L’espérance vue par Hantaï

Simon Hantai

Par la qualité des œuvres présentées, la rétrospective que le musée national d’art moderne consacre à Simon Hantaï rend un hommage d’ampleur à un des peintres importants de la deuxième moitié du XXe siècle, mort en 2008. Le spectateur  s’immerge dans un parcours artistique dense, dont la première étape consiste à s’extraire d’un surréalisme de convention, à vrai dire peu convaincant et encore formel. Abandonnant ces rives déjà visitées, Hantaï semble plonger en lui et s’élever dans la contemplation. Il chemine, d’expériences en expériences, et on assiste, sur la toile, à une conversion, un apurement, une décantation.

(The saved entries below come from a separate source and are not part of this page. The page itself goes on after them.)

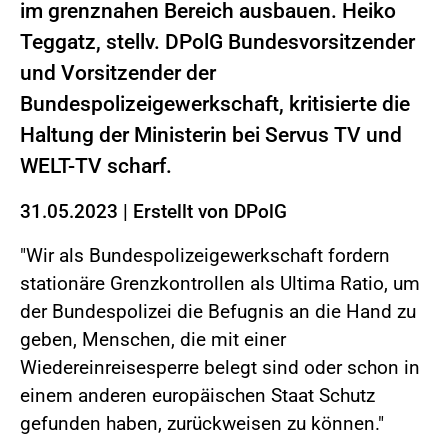
im grenznahen Bereich ausbauen. Heiko
Teggatz, stellv. DPolG Bundesvorsitzender
und Vorsitzender der
Bundespolizeigewerkschaft, kritisierte die
Haltung der Ministerin bei Servus TV und
WELT-TV scharf.
31.05.2023
|
Erstellt von
DPolG
"Wir als Bundespolizeigewerkschaft fordern
stationäre Grenzkontrollen als Ultima Ratio, um
der Bundespolizei die Befugnis an die Hand zu
geben, Menschen, die mit einer
Wiedereinreisesperre belegt sind oder schon in
einem anderen europäischen Staat Schutz
gefunden haben, zurückweisen zu können."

Sa peinture sculpte la lumière, la laissant sourdre du fond des toiles ou éclater de candeur, donnant vie aux couleurs et à la matière-même de la toile. Pour cela et de manière très nette, Hantaï prend appui sur la tradition spirituelle occidentale. Au contraire du destin tragique de Rothko dont les toiles traduisent une plongée progressive dans le désespoir, la voie choisie par Hantaï manifeste un puissant souffle d’espérance. De la croix blanche sur fond noir de « Souvenir de l’avenir » jusqu’aux dernières toiles, la série des « tabula » où la couleur et la matière s’effacent devant la blancheur, se fait jour un itinéraire spirituel, nourri des lectures de la Bible et des grands saints mystiques, Saint Ignace, Saint Augustin, d’une méditation sur la Vierge Marie, d’une pratique sacramentelle puisque « Écriture Rose » est peint chaque jour – comme l’on écrit les icônes –, durant une année, au retour de la messe, en reproduisant les textes de l’office et ceux des mystiques grâce à des encres aux couleurs liturgiques et qui, sans que cela soit volontaire, produisent finalement un rose d’aurore. Cette peinture qui pourrait paraître brute est en fait pétrie de références spirituelles et notamment chrétiennes.

Et c’est là que le bât blesse dans cette exposition par ailleurs remarquable. Aucun élément biographique ne nous guide sur cette voie passionnante, aucune mention des sources du travail, de son entourage. L’œuvre pour l’œuvre, décontextualisée pour une large part comme cela est souvent d’usage dans les expositions actuelles ; l’idée romantique de l’irruption dans le temps d’une originalité spécifique, d’une individualité sans racines et sans tradition. Et comme indications, intéressantes mais insuffisantes, des commentaires sur les techniques employées, les différents modes de pliage, la succession des expérimentations, les talents de coloriste. On nous répondra bien sûr que le visiteur ne doit pas être enfermé dans un réseau tentaculaire de références dont, par ce qu’il faut bien appeler une forme de mépris, on estime qu’elles lui échappent ; que l’œuvre parle d’elle-même. Cela est discutable et confine, on l’a dit au dédain de ceux qui souhaitent comprendre pour mieux apprécier, de ceux qui sont heureux d’apprendre que l’art d’aujourd’hui est inscrit dans une temporalité et une culture, dans une tradition artistique et spirituelle plus que deux fois millénaire. Alors pourquoi cette lacune, cette carence ? Nous l’expliquons de deux manières. Soit les commissaires de l’exposition ont choisi de porter une vision d’abord esthétisante où l’unicité du geste prime, ce qui condamne à terme l’idée même d’une histoire de l’art, fît-elle place à la discontinuité et à l’irruption du singulier ; soit, et cela serait davantage inquiétant, les concepteurs de la rétrospective souhaitent passer sous silence l’inspiration spirituelle et chrétienne de l’œuvre de Hantaï. Cette négation nous semblerait un signe préoccupant d’une civilisation qui se refuse à inclure dans la culture contemporaine sa part la plus haute, part assumée par l’artiste, ne serait-ce que dans les titres de ses œuvres.